Tuter has scaled back, she said, but she will never fully disengage the intensity she believes might rank her among the top five percentile of the ultra-competitive coaching fraternity.

“I don’t believe I can every fully turn off that switch,” Tuter said. “Even when I’m in Palm Desert [her primary mode of relaxation — she hasn’t been to a movie in six years, she said], I’ll get relaxed for a minute, then I’ll think ‘How is Kelly’s knee?’ or ‘How is another player doing?’

“But I’ve come to the conclusion this year that there is a time and place for that intensity. I was probably misusing that time and place. I think it took [losing it at Cal Poly] for me to see that. I think that made me grow up some.”

Tuter, who is optimistic about her team’s tournament chances, believes her program should competitively mature beginning next season.

“For the first time, we’ve recruited some JC kids,” she said. “We’ve gotten a few recruits that have prompted other people to say ‘Oh my!’ I think the freshmen we have this year are more athletic than we’ve been and I think [Cochran] is going to be a heck of a leader for us.
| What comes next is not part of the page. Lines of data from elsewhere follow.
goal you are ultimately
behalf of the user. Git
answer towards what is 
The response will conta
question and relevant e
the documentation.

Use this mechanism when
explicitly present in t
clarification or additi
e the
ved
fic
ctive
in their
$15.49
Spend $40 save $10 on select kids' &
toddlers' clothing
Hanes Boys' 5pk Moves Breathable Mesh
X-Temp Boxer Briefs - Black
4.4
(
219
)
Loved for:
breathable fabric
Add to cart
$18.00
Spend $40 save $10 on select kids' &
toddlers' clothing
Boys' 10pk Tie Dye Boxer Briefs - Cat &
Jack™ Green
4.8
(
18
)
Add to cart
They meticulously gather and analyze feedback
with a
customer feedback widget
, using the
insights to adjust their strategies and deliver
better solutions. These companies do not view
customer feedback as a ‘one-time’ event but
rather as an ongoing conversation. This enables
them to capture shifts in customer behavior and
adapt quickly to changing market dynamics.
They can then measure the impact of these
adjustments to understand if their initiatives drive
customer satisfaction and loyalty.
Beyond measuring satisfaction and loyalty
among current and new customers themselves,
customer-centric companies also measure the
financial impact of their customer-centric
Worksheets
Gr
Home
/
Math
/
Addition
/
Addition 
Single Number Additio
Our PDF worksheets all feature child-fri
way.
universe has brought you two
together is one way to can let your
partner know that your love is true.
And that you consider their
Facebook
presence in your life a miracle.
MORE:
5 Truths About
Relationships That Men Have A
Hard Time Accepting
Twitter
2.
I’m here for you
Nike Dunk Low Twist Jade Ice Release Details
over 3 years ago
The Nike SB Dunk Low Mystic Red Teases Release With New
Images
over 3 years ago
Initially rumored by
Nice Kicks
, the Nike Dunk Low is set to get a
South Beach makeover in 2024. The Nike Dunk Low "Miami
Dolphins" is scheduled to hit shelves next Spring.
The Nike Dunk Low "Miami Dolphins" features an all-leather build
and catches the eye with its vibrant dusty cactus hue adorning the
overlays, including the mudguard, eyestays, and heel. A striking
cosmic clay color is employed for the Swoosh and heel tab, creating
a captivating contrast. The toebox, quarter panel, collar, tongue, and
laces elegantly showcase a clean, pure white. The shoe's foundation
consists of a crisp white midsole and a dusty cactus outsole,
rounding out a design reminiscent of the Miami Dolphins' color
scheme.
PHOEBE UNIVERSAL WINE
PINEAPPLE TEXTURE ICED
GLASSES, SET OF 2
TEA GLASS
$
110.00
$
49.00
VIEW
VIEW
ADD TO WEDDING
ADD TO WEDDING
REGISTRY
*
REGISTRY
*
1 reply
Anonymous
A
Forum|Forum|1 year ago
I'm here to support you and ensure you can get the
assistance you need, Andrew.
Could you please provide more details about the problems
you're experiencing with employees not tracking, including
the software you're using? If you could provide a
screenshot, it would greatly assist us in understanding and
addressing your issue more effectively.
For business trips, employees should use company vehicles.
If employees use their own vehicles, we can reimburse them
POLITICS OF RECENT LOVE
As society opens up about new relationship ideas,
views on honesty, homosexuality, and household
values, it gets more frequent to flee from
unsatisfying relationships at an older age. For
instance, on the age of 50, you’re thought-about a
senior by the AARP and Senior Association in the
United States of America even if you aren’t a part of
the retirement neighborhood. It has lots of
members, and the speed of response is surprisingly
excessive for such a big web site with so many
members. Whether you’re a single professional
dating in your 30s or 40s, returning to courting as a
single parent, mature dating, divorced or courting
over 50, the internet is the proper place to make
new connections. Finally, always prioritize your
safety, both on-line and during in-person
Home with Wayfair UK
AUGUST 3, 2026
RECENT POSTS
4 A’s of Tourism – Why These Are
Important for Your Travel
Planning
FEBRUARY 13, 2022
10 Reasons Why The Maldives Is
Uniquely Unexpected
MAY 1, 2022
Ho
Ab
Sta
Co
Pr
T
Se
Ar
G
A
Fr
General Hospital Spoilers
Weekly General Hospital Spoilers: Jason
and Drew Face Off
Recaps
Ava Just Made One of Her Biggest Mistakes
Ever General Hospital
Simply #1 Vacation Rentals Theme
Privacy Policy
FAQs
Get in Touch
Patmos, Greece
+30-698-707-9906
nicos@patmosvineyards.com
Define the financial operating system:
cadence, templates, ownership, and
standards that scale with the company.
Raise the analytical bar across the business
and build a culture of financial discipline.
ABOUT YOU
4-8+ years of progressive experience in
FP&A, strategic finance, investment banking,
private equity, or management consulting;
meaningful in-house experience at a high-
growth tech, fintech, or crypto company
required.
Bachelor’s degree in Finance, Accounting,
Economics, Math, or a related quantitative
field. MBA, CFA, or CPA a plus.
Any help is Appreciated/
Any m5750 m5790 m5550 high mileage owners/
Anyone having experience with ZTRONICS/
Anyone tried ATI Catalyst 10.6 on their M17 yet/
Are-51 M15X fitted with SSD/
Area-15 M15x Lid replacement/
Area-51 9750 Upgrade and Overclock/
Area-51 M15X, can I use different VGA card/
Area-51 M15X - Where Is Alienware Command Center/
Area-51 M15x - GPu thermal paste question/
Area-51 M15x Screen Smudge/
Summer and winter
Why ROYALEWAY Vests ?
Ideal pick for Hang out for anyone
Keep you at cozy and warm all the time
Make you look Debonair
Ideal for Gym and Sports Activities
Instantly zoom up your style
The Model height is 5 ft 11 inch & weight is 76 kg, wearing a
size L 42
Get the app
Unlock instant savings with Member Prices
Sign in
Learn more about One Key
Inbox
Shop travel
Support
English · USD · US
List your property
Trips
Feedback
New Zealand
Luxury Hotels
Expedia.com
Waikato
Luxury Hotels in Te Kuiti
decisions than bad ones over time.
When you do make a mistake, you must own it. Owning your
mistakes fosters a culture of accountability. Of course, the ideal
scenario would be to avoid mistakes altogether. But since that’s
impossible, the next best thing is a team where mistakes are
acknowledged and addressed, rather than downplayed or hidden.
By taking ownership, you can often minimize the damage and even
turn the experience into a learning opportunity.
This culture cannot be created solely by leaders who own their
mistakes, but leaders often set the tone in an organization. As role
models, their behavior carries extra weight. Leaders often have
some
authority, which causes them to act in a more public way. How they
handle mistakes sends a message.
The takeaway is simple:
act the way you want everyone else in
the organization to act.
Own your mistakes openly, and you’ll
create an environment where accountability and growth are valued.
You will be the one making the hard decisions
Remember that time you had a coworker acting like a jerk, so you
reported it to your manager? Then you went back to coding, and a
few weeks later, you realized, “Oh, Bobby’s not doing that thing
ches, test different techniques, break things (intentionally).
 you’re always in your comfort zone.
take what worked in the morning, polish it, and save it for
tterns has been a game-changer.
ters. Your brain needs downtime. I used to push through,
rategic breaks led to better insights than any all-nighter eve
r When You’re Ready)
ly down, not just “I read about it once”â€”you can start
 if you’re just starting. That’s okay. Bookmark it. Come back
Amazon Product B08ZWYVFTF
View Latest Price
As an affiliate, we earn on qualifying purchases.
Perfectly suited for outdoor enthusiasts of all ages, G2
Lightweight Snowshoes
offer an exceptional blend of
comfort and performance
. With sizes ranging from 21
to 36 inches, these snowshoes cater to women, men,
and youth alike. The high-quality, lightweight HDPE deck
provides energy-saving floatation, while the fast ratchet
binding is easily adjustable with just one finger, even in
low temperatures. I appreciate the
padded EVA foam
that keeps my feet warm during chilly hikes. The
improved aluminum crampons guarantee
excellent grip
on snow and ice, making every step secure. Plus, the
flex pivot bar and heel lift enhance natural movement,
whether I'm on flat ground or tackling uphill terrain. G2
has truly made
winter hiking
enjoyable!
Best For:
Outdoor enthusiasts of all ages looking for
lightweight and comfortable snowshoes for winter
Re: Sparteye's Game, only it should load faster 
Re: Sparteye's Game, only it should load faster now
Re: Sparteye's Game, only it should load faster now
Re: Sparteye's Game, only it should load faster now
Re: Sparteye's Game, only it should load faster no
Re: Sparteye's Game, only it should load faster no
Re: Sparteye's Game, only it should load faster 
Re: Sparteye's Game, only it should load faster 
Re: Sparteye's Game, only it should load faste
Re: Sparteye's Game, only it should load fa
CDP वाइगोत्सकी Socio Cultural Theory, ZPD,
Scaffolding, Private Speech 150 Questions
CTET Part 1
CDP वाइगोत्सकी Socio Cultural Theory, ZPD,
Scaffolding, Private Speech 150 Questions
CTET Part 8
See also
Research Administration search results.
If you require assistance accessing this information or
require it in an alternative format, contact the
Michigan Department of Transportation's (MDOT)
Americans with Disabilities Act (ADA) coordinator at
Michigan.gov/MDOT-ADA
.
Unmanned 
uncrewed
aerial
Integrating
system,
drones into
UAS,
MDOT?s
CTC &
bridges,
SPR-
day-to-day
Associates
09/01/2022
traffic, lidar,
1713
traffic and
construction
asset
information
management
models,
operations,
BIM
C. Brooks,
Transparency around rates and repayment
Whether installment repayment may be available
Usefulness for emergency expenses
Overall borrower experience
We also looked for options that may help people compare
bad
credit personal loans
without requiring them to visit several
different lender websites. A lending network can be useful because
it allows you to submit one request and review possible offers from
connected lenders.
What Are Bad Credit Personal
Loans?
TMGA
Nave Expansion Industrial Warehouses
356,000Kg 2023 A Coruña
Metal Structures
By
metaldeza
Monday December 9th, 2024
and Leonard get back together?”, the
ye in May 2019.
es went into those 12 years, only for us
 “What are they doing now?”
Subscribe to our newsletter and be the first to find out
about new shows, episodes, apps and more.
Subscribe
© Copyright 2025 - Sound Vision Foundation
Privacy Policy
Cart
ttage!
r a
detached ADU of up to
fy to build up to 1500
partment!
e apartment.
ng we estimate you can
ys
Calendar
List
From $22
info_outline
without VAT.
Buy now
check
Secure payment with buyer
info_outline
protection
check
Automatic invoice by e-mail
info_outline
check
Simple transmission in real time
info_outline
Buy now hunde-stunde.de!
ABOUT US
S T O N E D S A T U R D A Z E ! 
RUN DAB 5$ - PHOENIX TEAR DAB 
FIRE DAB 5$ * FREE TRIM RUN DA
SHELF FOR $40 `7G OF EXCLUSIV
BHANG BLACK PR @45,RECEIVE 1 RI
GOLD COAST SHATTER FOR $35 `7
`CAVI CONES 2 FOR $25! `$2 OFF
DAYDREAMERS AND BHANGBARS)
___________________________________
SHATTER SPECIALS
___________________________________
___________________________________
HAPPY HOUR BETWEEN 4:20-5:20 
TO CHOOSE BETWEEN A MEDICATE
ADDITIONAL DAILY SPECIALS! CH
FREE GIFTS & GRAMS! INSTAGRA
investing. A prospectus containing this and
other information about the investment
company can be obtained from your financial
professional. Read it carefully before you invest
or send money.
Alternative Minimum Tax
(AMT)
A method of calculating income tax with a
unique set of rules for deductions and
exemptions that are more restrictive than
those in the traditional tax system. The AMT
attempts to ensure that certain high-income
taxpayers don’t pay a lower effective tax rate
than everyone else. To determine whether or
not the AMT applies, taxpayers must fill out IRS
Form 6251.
We’re selling recruits on being a part of building something special here and I believe we can compete for the conference title next season.”

Tuter said her own personal growth as a coach is another positive to take into next season.

“Maybe I didn’t need to go down a completely different road, but I needed to have more than one road and I needed to be willing to use all those roads,” she said. “I know that because of this year, I’ll be a much better head coach next year.”